The most critical aspect of CRISPR design for TMEM214-A is ensuring specificity. Guide RNAs should target sequences unique to TMEM214-A that differ from TMEM214-B to prevent unintended editing of both homeologs. This requires careful sequence alignment and selection of regions containing sufficient nucleotide differences, particularly in the seed region and PAM-adjacent sequences of the guide RNA.

Delivery method optimization is essential for successful editing. Microinjection of Cas9 protein pre-complexed with synthetic guide RNAs into one-cell stage embryos typically provides the highest efficiency with minimal toxicity. This ribonucleoprotein (RNP) approach offers immediate editing activity compared to mRNA-based methods, which require translation.

Validation strategies should employ multiple approaches. The T7 endonuclease assay provides a rapid screen for editing efficiency, while direct sequencing confirms the exact nature of induced mutations. For protein-level validation, Western blotting can confirm reduced expression, while functional assays related to ER stress response can demonstrate physiological consequences.

Breeding strategies must account for the mosaic nature of F0 embryos. Founder animals should be outcrossed, and F1 progeny screened for germline transmission of the desired mutations. The long fertility period of Xenopus (ten years or more) facilitates maintenance of valuable lines during this multi-generational process.

Table 7: Predicted Interacting Partners of TMEM214-A in Xenopus laevis

In human cells, TMEM214 has been identified as a critical mediator of ER stress-induced apoptosis through its constitutive association with procaspase 4 . This interaction is essential for recruiting procaspase 4 to the ER and facilitating its activation during stress conditions.

While specific interacting partners of TMEM214-A in Xenopus laevis have not been directly identified in the current literature, we can make informed predictions based on the conservation of ER stress response pathways across vertebrates.

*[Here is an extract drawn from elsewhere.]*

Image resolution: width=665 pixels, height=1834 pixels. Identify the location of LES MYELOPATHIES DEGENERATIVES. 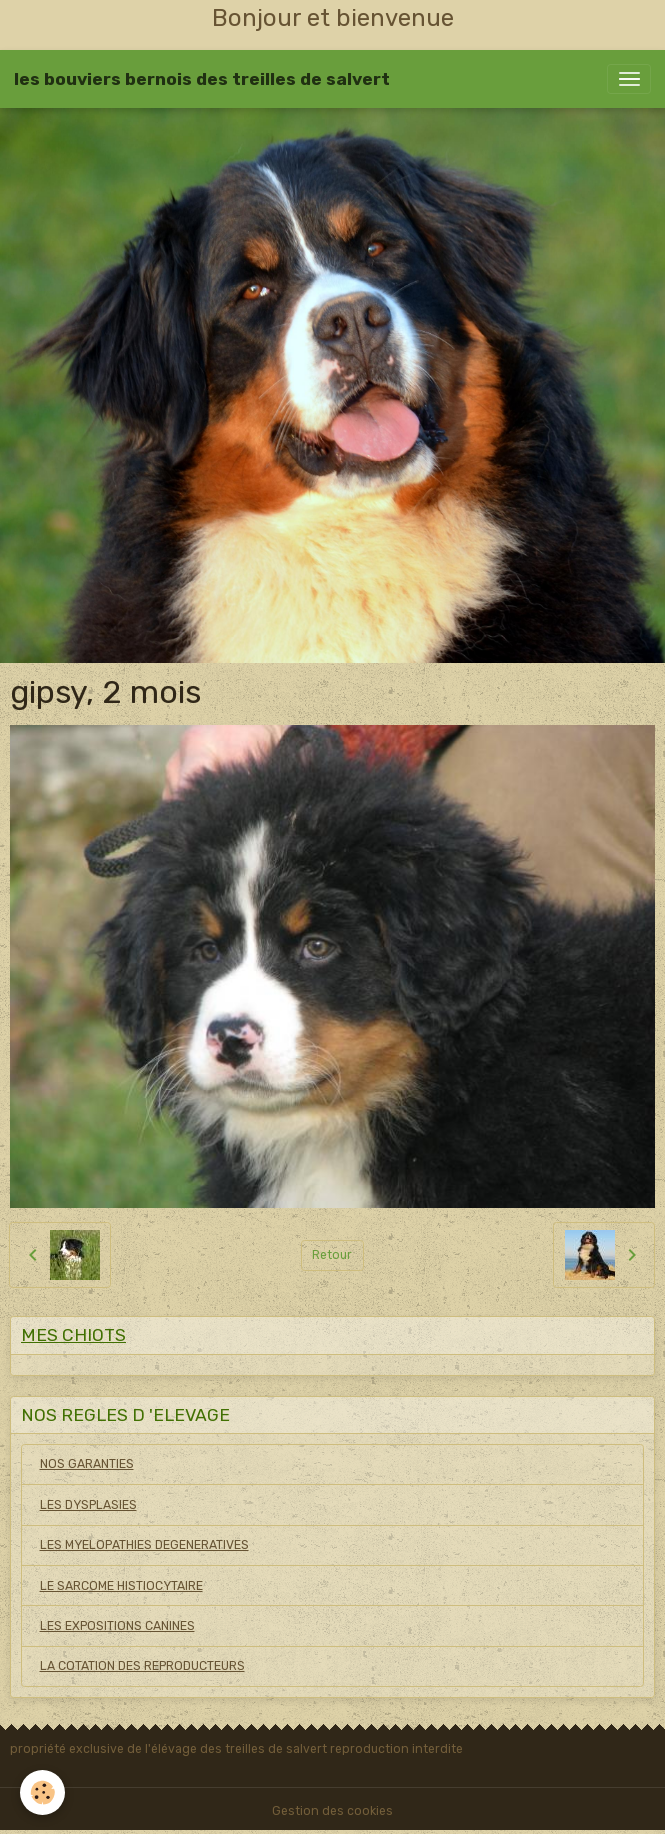 (144, 1545).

The primary candidate interactor would be the Xenopus homolog of human procaspase 4. In amphibians, this would likely be procaspase-3, which serves analogous functions in inflammatory and ER stress responses. The interaction would presumably occur through cytoplasmic domains of TMEM214-A, similar to the human protein.

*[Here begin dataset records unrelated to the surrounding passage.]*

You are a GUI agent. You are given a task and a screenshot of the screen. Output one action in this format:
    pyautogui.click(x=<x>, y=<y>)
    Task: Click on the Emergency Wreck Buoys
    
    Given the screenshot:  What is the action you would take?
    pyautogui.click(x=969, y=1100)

Additional predicted interactors would include components of the ER stress machinery. These might include chaperones like BiP/GRP78, which was examined in studies of TMEM214 overexpression , and possibly ER stress sensors like IRE1α, PERK, and ATF6. While direct interactions with these proteins might not occur, functional interactions within the ER stress response network are likely.

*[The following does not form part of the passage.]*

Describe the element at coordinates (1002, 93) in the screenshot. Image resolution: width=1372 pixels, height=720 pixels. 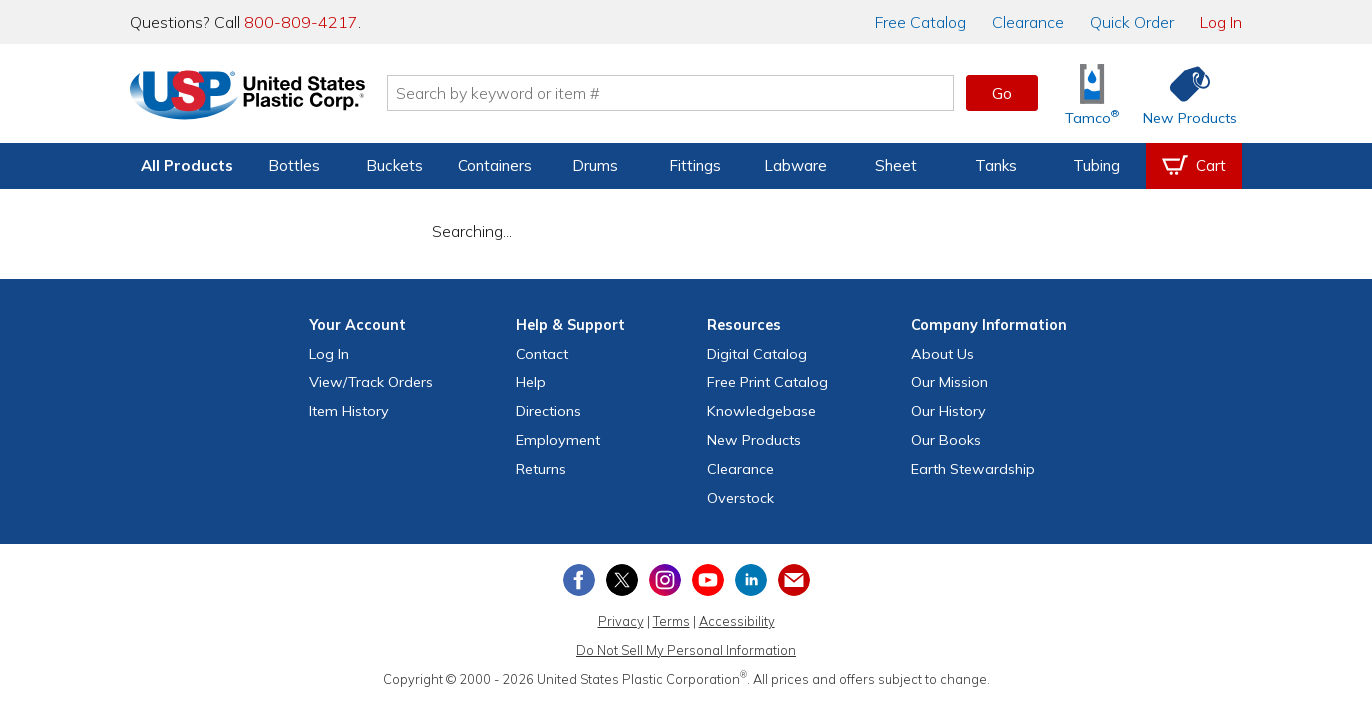 I see `Go [button]` at that location.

To experimentally identify TMEM214-A interacting partners in Xenopus, several approaches could be employed:

• Co-immunoprecipitation using tagged TMEM214-A followed by mass spectrometry

• Proximity labeling approaches (BioID, APEX) to identify proteins in close proximity to TMEM214-A in the ER membrane

• Yeast two-hybrid screening using cytoplasmic domains of TMEM214-A as bait

• In vitro binding assays with recombinant Xenopus proteins

These approaches would help establish whether the interaction network of TMEM214-A in Xenopus is conserved with humans or has evolved unique components.